Bertha’s eyes streamed with tears; her pitying heart was tortured by this scene of sadness.

“Blessings instead of curses upon those who have condemned her! Can that be guilt?” said gentle Gottlob to himself. “Can that be the spirit of the malicious and revengeful agent of the dark deeds of Satan? No—she is innocent; and I will still save her, if human means can save!”

After thus parleying with himself, Gottlob began to struggle to make his way from the court.

“The blessings of the servants of the fiend are bitter curses,” said the infatuated witchfinder, on the other hand; “and she has blessed me. God stand by me!”

“To the stake!—to the stake!” still howled the pitiless, the bloodthirsty crowd.

The refusal of the unhappy Magdalena to abide by the issue of the well-known trial by water, had so much abridged the customary proceedings, that orders were given, and preparations made, for the execution of the ultimate punishment for the crime of witchcraft—burning at the stake—shortly   after daybreak on the morrow.

It was yet night—a short hour before the breaking of the dawn. The pile had been already heaped in the market-place of Hammelburg—the stake fixed. All was in readiness for the hideous performance about to take place. The guards paced backwards and forwards before the grated doorway, which opened under the terrace of the old town-hall; for there, in that miserable hole, was confined the wretched victim of popular delusion. The soldiers kept watch, however, upon their prisoner at such a distance as to be as far as possible out of the reach of her malefic spells. The heavy clanking of their pikes, as they rested them from time to time upon the pavement, or paused to interchange a word, alone broke the silence of the still sleeping town—sleeping, to awake shortly like a tiger thirsty for blood. The light of a waning moon showed indistinctly the dark mass in the centre of the market-place—the stage upon which the frightful tragedy was about to be enacted—when one of the sentinels all at once turning his head in that direction, descried a dark form creeping around the pile, as if examining it on all sides.

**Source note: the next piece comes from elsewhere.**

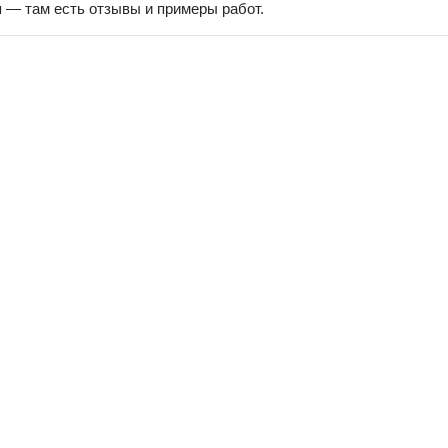
 — там есть отзывы и примеры работ.
Наверх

“What’s that?” he cried in alarm to his comrade, pointing to this dark object. “Is it the demon himself, whom she has conjured up, and who now comes to deliver her? All good spirits”—and he crossed himself with hurried zeal.

“Praise the Lord!” continued the other, completing the usual German form of exorcism, and crossing himself no less devoutly.

“Challenge him, Hans!” said the first; “at the sound of a Christian voice, mayhap, he may vanish away; and thou art ever boasting to Father Peter that thou are the most Christian man of thy company.”

“Challenge him thyself,” replied Hans, in a voice that did not say much for the firmness of his conscience as a Christian.